Spans / events emitted

Span nameAttributesWhen emitted
tenant.resolveprincipal (redacted to prefix), outcome (cache_hit | lookup_ok | not_found | error), cache_age_sEvery request.
tenant.lookupurl (path only, no query), status, latency_msOn cache miss — when an HTTP lookup is performed.

Bench baseline (BENCH-2; commit 7d0dea0; 2026-06-07): p99 overhead +10.3 ms vs no-plugin baseline at 100 RPS with cache-hit/miss mix. Warm-cache (>80% hit rate under steady-state principal rotation) reduces marginal overhead to near-zero; the 10.3 ms figure includes cold-start principal lookup latency from the mock webhook server.

Log lines

{"level":"INFO","msg":"tenant.resolve","outcome":"cache_hit","principal_prefix":"usr-abc","request_id":"req-001"}
{"level":"WARN","msg":"tenant.lookup","outcome":"not_found","principal_prefix":"usr-xyz","status":404,"request_id":"req-002"}
{"level":"WARN","msg":"tenant.lookup","outcome":"network_error","error":"connection refused","request_id":"req-003"}

Principal values in log lines are truncated to a prefix (first 8 characters + ) to avoid full principal leakage in logs. Full principal is never logged.

Metrics

MetricTypeLabelsDescription
yaagents_plugin_tenant_resolve_totalcounteroutcomeCumulative resolutions by outcome (cache_hit, lookup_ok, not_found, error).
yaagents_plugin_tenant_lookup_duration_secondshistogramstatusHTTP lookup latency when a network call is made.
yaagents_plugin_tenant_cache_sizegaugeCurrent LRU cache occupancy (entries in use).
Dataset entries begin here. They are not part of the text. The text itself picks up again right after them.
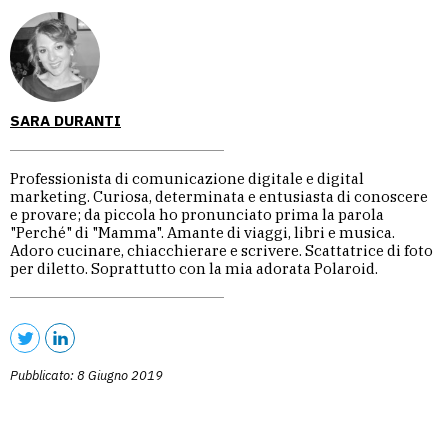
SARA DURANTI
Professionista di comunicazione digitale e digital
marketing. Curiosa, determinata e entusiasta di conoscere
e provare; da piccola ho pronunciato prima la parola
"Perché" di "Mamma". Amante di viaggi, libri e musica.
Adoro cucinare, chiacchierare e scrivere. Scattatrice di foto
per diletto. Soprattutto con la mia adorata Polaroid.
Pubblicato: 8 Giugno 2019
Correlation-id propagation

Reads X-Correlation-ID from the inbound request and attaches it as the correlation_id attribute on the tenant.resolve and tenant.lookup spans. Also set as the outbound X-Correlation-ID header on the tenant-directory lookup call — so the lookup request appears in the tenant-directory’s own traces with the same correlation ID as the original gateway request.

Failure modes

FailureConfigurable behaviorWhat the client sees
principal.claim absent from JWTon_failure.claim_missing (default 401)401 application/vnd.yaagents.error+json
Lookup: connection refused / DNS failon_failure.lookup_network_error (default 503)503 application/vnd.yaagents.error+json
Lookup: timeout exceededon_failure.lookup_timeout (default 503)503 application/vnd.yaagents.error+json
Lookup: directory returns 404on_failure.principal_not_found (default 403)403 application/vnd.yaagents.error+json; negatively cached for negative_ttl_seconds.
Lookup: non-2xx (other than 404)Treated as network-class error → lookup_network_error503 application/vnd.yaagents.error+json
Lookup: 2xx but tenant_id_field absentTreated as parse failure → negatively cached → lookup_network_error503 application/vnd.yaagents.error+json
Allowlist gate: derived tenant not in liston_failure.principal_not_found (default 403)403 application/vnd.yaagents.error+json
enabled: false in configFixed Init error — gateway exits 1Gateway does not start.